17. As the 15 resident dietary workers were directed to a dining room, many of them became loud, aggressive, and generally uncooperative. (Defs.' Ex. A; McAdory Aff., ¶ 6.)

18. The residents refused to sit down, they took defensive postures, and a couple of the residents stated "Fuck this shit" and "This is bullshit*fn1 ." (Defs.' Ex. A; McAdory Aff., ¶ 6; Defs.' Ex. B.)

19. McAdory believed this posed a threat to the safety of staff and to the security of the institution. (Defs.' Ex. A; McAdory Aff., ¶ 7.)

20. The four other staff members present were unarmed and were outnumbered by the residents. (Defs.' Ex. A; McAdory Aff., ¶ 7.)

21. The dining room was near the kitchen where the residents had access to utensils that could be used as weapons. (Defs.' Ex.
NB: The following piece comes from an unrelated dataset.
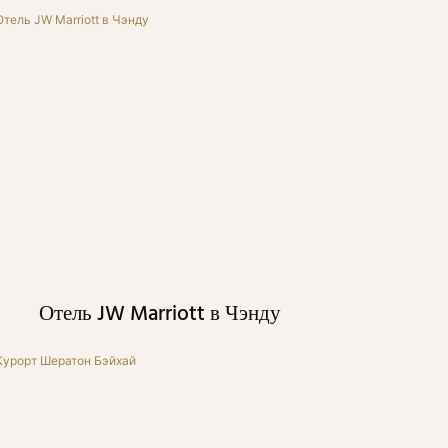
Отель JW Marriott в Чэнду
A; McAdory Aff., ¶ 7.)

22. Consequently, McAdory called additional security staff to the dining room and ordered the residents to be handcuffed and seated, all of which took a matter of minutes. (Defs.' Ex. A; McAdory Aff., ¶ 7.)

23. Security staff applied only the minimal amount of force necessary to apply the cuffs to each resident dietary worker. (Defs.' Ex. A; McAdory Aff., ¶ 8.)

24. Plaintiff does not allege that security staff used unnecessary force when applying the handcuff restraints, nor does he allege that security staff applied the handcuff restraints maliciously. (Defs.' Ex. B; Tittelbach Dep. Trans. dated Feb. 26, 2009, p. 20, line 19 - p. 21, line 7; p. 28, line 20 - p. 29, line 11.)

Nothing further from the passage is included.